What can I do when the guilt of wanting my mom to go to the nursing home is so strong that I am going crazy?
My mom is at a point where she must have my undivided attn every minute that I am home. I work 10 hours a day, have a handicapped husband at home as well, and don't have a minute for myself. I hired my daughter to come 3 days a week to "work for' mom. Mom says she can't afford it (she hoards her money and I've tried to reason with her saying she has enough but she can't understand at this point) If she has to pay for something in the house, I will hear about it for a week or more until she forgets.
As if the money part isn't bad enough, when I get home at 6:00pm she has decided that the next 2 hours are hers from the moment I walk in the door. (I go to bed at 8 to get away). I then take care of my husband who sadly, I've been neglecting since mom came to live here. I have a wonderful marriage that I have not been a part of in over a year basically.
I also suffer from severe depression and anxiety. Listening to my mom complain all the time doesn't help this and for some reason she's picked my daughter to be a bad guy most times so I have to hear that as well.
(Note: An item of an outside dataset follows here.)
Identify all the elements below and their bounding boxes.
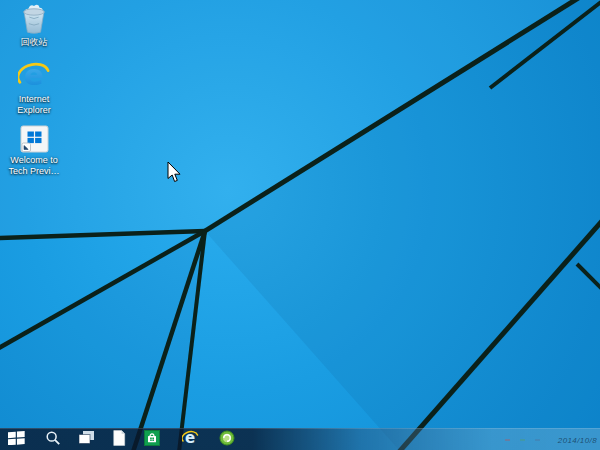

She can never do anything right for mom it seems. I have an older brother that hasn't called since July 2011 and doesn't answer his phone or email but mom is determined that she MUST send Christmas presents to his family while complaining about the cost for mine. (we have many birthdays in Dec).So sue me, I had the kids at an expensive time of year! Grandkids are Dec babies also.
I hate to say that I am hoping she gets a little sick in order to go into the hospital. From there I might be able to see about a nursing home but until then, I feel farrrrrrrr too guilty to do that.
I'm starting to see a phsycologist in 2 weeks as I don't think I can handle all of this anymore. I sincerely am at the end of my rope and would love to just crawl up in a cave (okay a warm one), and stay there until this all ends.